Introduction to Multilevel (hierarchical, or mixed effects) Models

Mark Andrews

Date: 10-11 November, 2021

Location: Online course

In this two day course, we provide a comprehensive practical and theoretical introduction to multilevel models, also known as hierarchical or mixed effects models. We will focus primarily on multilevel linear models, but also cover multilevel generalized linear models. Likewise, we will also describe Bayesian approaches to multilevel modelling. On Day 1, we will begin by focusing on random effects multilevel models. These models make it clear how multilevel models are in fact models of models. In addition, random effects models serve as a solid basis for understanding mixed effects, i.e. fixed and random effects, models. In this coverage of random effects, we will also cover the important concepts of statistical shrinkage in the estimation of effects, as well as intraclass correlation. We then proceed to cover linear mixed effects models, particularly focusing on varying intercept and/or varying slopes regresssion models. On Day 2, we cover further aspects of linear mixed effects models, including multilevel models for nested and crossed data data, and group level predictor variables.
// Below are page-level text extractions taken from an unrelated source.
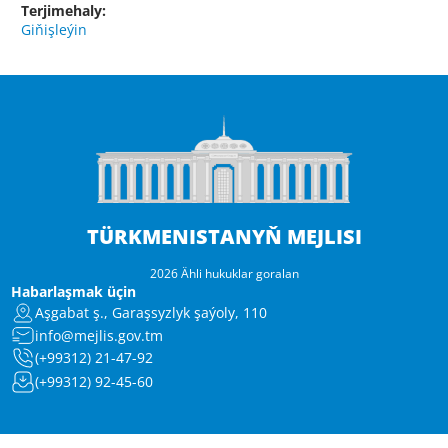
Terjimehaly:
Giňişleýin
TÜRKMENISTANYŇ MEJLISI
2026 Ähli hukuklar goralan
Habarlaşmak üçin
Aşgabat ş., Garaşsyzlyk şaýoly, 110
info@mejlis.gov.tm
(+99312) 21-47-92
(+99312) 92-45-60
On Day 2, we also cover Bayesian approaches to multilevel levels using the brms R package.

Intended Audience

This course is aimed at anyone who is interested in advanced statistical modelling generally and multilevel odelling in particular. These methods are practiced widely throughout academic scientific research, as well as widely throughout the public and private sectors.

Teaching Format

This course will be largely practical, hands-on, and workshop based. For each topic, there will first be some lecture style presentation, i.e., using slides or blackboard, to introduce and explain key concepts and theories. Then, we will cover how to perform the various statistical analyses using R. Any code that the instructor produces during these sessions will be uploaded to a publicly available GitHub site after each session. For the breaks between sessions, and between days, optional exercises will be provided. Solutions to these exercises and brief discussions of them will take place after each break.

The course will take place online using Zoom. On each day, the live video broadcasts will occur between (UK local timezone) at:

10am-12pm
1pm-3pm
4pm-6pm

All sessions will be video recorded and made available to all attendees as soon as possible, hopefully soon after each 2hr session.
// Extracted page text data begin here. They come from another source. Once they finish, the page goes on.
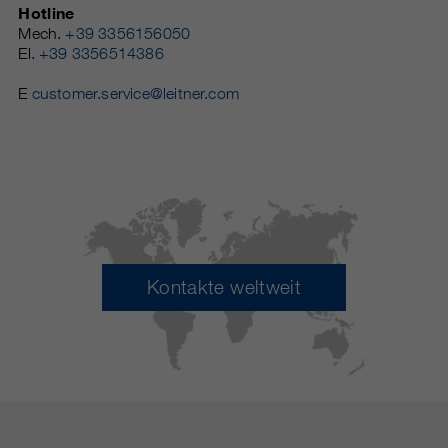
Hotline
Mech.
+39 3356156050
El.
+39 3356514386
E
customer.service@leitner.com
Kontakte weltweit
Although not strictly required, using a large monitor or preferably even a second monitor will make the learning experience better, as you will be able to see my RStudio and your own RStudio simultaneously.

All the sessions will be video recorded, and made available immediately on a private video hosting website. Any materials, such as slides, data sets, etc., will be shared via GitHub.

Assumed quantitative knowledge

We will assume familiarity with general statistical concepts, linear models, statistical inference (p-values, confidence intervals, etc). Anyone who has taken undergraduate (Bachelor’s) level introductory courses on (applied) statistics can be assumed to have sufficient familiarity with these concepts.

Assumed computer background

Minimal prior experience with R and RStudio is required. Attendees should be familiar with some basic R syntax and commands, how to write code in the RStudio console and script editor, how to load up data from files, etc.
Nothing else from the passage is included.